Berlusconi's bid to have trial halted would help David Mills
Silvio Berlusconi's post-election honeymoon has come to an explosive end, with the Italian Prime Minister seeking to have the judge in his corruption trial removed, and his allies slipping in a last-minute amendment to an emergency security law which would, in effect, freeze legal proceedings against him.
For the past two years, Mr Berlusconi, 71, has been on trial in Milan, accused of having conspired with a British lawyer, David Mills, the estranged husband of the government minister Tessa Jowell, to corrupt the course of justice. The substance of the charge – prompted by Mr Mills's spontaneous declaration to a UK accountant – is that Mr Berlusconi paid him $600,000 to give false testimony in two trials in the late Nineties.

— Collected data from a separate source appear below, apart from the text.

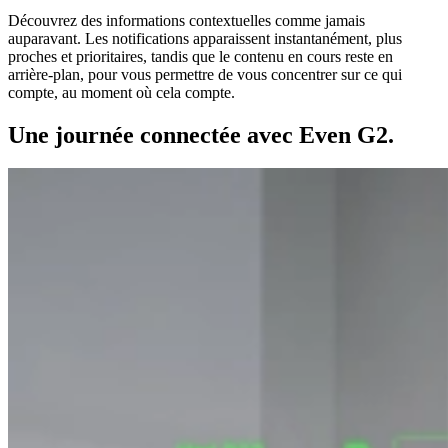
Découvrez des informations contextuelles comme jamais
auparavant. Les notifications apparaissent instantanément, plus
proches et prioritaires, tandis que le contenu en cours reste en
arrière-plan, pour vous permettre de vous concentrer sur ce qui
compte, au moment où cela compte.
Une journée connectée avec Even G2.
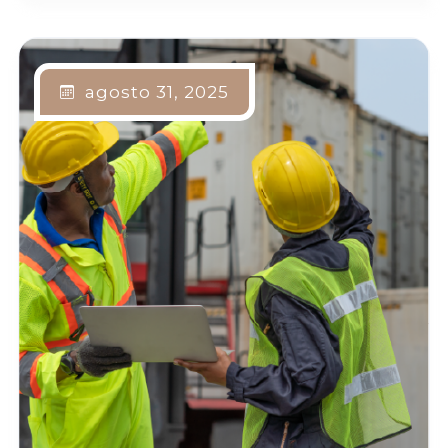
agosto 31, 2025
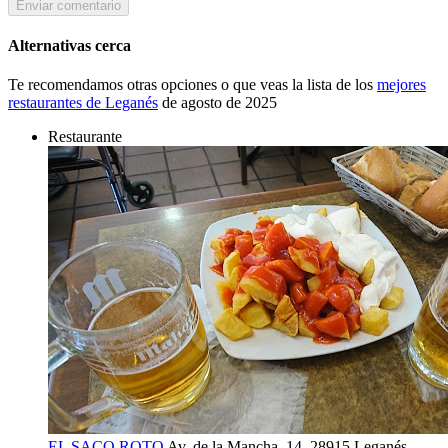
Enviar comentario
Alternativas cerca
Te recomendamos otras opciones o que veas la lista de los
mejores
restaurantes de Leganés
de agosto de 2025
Restaurante
EL SACO ROTO
Av. de la Mancha, 14, 28915 Leganés,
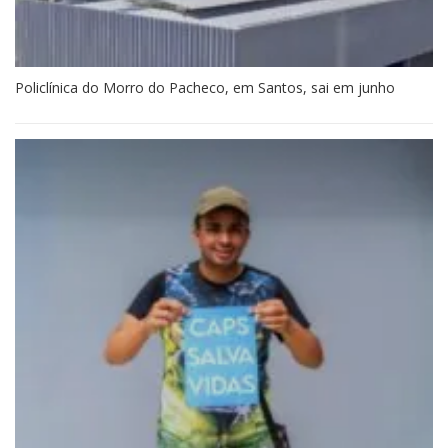
Policlínica do Morro do Pacheco, em Santos, sai em junho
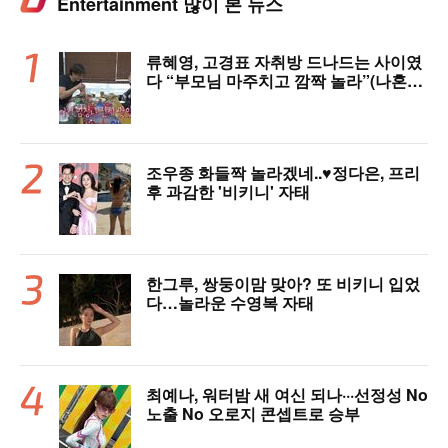
Entertainment 많이 본 뉴스
류혜영, 고경표 자취방 드나드는 사이였
다 “부모님 마주치고 깜짝 놀라”(나혼자
산다)
조우종 화들짝 놀라겠네..♥정다은, 프리
후 과감한 '비키니' 자태
한그루, 쌍둥이맘 맞아? 또 비키니 입었
다…놀라운 수영복 자태
최예나, 워터밤 새 여신 되나···선정성 No
노출 No 오로지 콘셉트로 승부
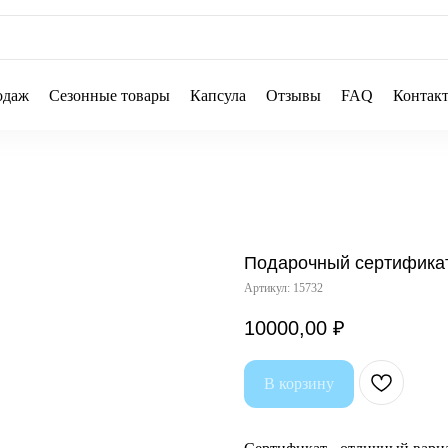
одаж
Сезонные товары
Капсула
Отзывы
FAQ
Контак
Подарочный сертифика
Артикул:
15732
10000,00
₽
В корзину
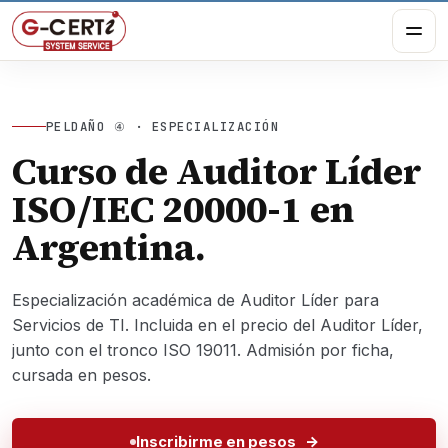
PELDAÑO ④ · ESPECIALIZACIÓN
Curso de Auditor Líder
ISO/IEC 20000-1 en
Argentina.
Especialización académica de Auditor Líder para
Servicios de TI. Incluida en el precio del Auditor Líder,
junto con el tronco ISO 19011. Admisión por ficha,
cursada en pesos.
Inscribirme en pesos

Both men deny the charges.
With the trial predicted to end soon, Mr Berlusconi came up late on Monday night with what opponents dubbed a "premier-saving" law. If passed, the amendment would oblige Italy's judges to give precedence, for one year, to cases involving serious crimes such as violent crime or Mafia offences that carry terms of 10 years or more. Trials involving alleged white-collar criminals, such as Mr Berlusconi and Mr Mills who risk a six-year jail term, would be put on the shelf.
Lawyers for Mr Berlusconi, a billionaire business tycoon, began proceedings yesterday to remove Nicoletta Gandus, the judge presiding at the trial in Milan.